The common denominator in her attraction to the roles she’s taken is the filmmaking process itself, particularly the talent and the ideas involved in the story. Golino explains, “I just care to work with people that I’d like to spend a couple of months with and won’t get bored and listen to what they have to say.”

Sometimes you get paid more than others, sometimes the food is better on the set than others. But those are secondary considerations for Golino. She likes all of it.

In the case of Respiro, “I was just alone in the middle of the chaos,” Golino says. “It was chaos. You have no idea!”

New Kids on the Block

The chaos stemmed from the fact that Golino was the only professional actress in the cast. The rest of the cast pursue other professions and for most, many of them Lampedusa residents, it was their first time acting.

For example, Vincenzo Amato, who plays Grazia’s husband, is a sculptor by trade and Grazia’s mother in law is Amato’s real life mother. “It’s a very neorealistic concept that way,” Golino observes.

Compensating for the cast’s lack of experience, making Respiro entailed a full month of rehearsals then two months of filming. “It’s a luxury that you get when you’re in a place that doesn’t cost much,” Golino says of the extra prep time. “That’s the freedom that you get when you make movies for no money.”

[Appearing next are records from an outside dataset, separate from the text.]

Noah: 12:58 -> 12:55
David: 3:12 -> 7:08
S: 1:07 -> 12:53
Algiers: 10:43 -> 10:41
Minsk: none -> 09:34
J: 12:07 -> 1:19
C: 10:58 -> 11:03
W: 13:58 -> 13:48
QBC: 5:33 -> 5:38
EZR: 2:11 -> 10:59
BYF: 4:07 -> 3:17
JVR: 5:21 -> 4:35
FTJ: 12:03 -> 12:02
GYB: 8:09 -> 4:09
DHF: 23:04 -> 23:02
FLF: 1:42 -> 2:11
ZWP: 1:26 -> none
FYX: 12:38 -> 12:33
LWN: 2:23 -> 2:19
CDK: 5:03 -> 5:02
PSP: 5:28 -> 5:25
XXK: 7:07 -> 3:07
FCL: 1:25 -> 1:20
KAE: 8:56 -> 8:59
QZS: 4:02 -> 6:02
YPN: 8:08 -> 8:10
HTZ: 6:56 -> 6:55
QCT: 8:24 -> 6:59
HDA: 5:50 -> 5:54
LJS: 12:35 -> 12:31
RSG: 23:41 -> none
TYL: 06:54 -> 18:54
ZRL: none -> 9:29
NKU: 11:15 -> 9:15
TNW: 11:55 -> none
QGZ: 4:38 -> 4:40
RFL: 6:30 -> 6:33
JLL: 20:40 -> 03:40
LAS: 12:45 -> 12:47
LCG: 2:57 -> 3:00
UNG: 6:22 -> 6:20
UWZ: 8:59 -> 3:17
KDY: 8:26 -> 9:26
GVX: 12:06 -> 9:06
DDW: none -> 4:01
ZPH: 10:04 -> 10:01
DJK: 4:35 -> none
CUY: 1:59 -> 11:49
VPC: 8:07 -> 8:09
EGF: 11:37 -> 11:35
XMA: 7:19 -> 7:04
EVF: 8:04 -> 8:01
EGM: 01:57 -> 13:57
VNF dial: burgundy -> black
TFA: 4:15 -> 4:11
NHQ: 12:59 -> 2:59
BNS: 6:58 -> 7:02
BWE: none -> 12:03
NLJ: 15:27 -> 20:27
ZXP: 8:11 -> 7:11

Golino enjoyed her time with the Respiro cast and their social calendar included, in addition to all the swimming, fishing, eating at the houses of various relatives of the cast, talking about the movie, and sometimes even fighting about the movie.

Through it all, Golino had fun on the island, including working with the young cast who played her children (Lampedusa natives Francesco Casisa, Veronica D’Agostino, and Filippo Pucillo). She concedes she doesn’t like all children, but the Respiro children were a treat.

Next Stop…

While away from the movie set, Golino enjoys travel, photography, reading, and going to the movies. “You know, normal things,” she says, in her own down-to-earth fashion.

Golino likes traveling outside of work, “just for going,” and would like to travel to Jordan and Vietnam at some point, but with either political instability or SARS and other dangers afoot, she’s thinking Australia might well be her next big trip.

Besides, Respiro is going “down under” soon. “This movie just won’t let me go,” she says in a mockingly exacerbated tone. “I’m constantly talking about this movie!”

“It’s like a little train, it’s going everywhere!” Golino says of the little film that could (and has) achieved success primarily by word of mouth and without the advantage of a large marketing budget.